北海道阿寒郡阿寒町大字仁仁志別
あれ~ 変だなあ…。
その汽車は函館本線で、函館から札幌、帯広、釧路と 進行して行きました。
車中で、夕張からどんどん遠ざかっていくのを 見てはいるのですが、何せ子供で、お金も持ってないし、何をどうしていいのかさえ 分かりませんでした。

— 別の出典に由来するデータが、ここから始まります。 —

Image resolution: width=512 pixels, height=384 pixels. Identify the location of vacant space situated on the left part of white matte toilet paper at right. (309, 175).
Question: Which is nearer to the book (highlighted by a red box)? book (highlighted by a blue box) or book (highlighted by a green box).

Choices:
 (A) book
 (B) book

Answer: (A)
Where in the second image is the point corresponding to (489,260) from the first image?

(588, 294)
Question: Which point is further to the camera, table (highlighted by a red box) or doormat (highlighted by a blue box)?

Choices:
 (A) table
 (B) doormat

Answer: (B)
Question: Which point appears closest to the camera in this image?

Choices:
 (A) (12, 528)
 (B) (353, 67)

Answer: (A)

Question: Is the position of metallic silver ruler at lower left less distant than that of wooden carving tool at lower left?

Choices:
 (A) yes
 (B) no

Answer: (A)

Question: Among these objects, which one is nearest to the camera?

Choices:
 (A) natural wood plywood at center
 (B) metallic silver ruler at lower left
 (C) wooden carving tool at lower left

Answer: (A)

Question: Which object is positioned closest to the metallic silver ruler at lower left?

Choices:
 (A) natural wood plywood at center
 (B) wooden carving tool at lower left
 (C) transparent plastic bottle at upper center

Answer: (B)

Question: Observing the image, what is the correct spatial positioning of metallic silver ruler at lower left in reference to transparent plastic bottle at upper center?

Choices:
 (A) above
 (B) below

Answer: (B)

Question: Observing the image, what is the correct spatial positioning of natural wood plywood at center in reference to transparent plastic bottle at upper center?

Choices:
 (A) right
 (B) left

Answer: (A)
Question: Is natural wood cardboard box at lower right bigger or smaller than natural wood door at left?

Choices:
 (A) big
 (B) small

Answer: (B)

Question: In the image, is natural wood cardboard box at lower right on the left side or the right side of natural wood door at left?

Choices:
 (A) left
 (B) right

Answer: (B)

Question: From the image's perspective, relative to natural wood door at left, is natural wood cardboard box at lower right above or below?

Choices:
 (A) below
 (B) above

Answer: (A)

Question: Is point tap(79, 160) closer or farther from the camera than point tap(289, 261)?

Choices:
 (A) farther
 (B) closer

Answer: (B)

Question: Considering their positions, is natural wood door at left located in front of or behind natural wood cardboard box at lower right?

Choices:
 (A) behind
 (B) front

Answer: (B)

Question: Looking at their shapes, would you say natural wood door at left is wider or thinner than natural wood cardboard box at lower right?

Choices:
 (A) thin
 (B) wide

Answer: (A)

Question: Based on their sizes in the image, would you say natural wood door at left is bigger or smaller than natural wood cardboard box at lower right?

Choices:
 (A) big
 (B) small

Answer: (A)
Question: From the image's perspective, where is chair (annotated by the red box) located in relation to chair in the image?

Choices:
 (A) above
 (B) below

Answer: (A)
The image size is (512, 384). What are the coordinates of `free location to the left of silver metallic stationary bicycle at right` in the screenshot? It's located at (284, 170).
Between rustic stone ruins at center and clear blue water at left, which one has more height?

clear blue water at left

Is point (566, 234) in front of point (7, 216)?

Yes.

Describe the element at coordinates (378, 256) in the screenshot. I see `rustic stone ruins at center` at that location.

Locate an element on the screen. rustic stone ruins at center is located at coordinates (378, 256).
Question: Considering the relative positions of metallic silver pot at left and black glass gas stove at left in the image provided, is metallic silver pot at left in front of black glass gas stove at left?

そのおじさんは、夕張の家に遊びに来ている時は、父と母と楽しそうに話していると思っていましたが、 実際は非常に無口な人でした。 二人で旅行している間も、殆ど 会話がありませんでした。
今になって思うと、父と母と楽しそうに話していた時、 話しかけるのは 父と母だけで そのおじさんはただ、頷いているだけだった様な気がします。
そんな訳で、さしたる会話も無いその春休みの旅行は 僕にとっては楽しいものではありませんでした。
汽車が釧路に着きました。
そこから別の汽車に乗り換えて、阿寒湖の方へ向かい、山花駅という所で降りました。
僕にしてみたら、見るもの全てが初めての物ばかりで 心境穏やかでありませんでした。
釧路から阿寒に向かう車中で、 旅行の間 殆ど話すことのの無かった おじさん……柘植 広(つげ ひろし)が ぼそぼそっと僕に言いました。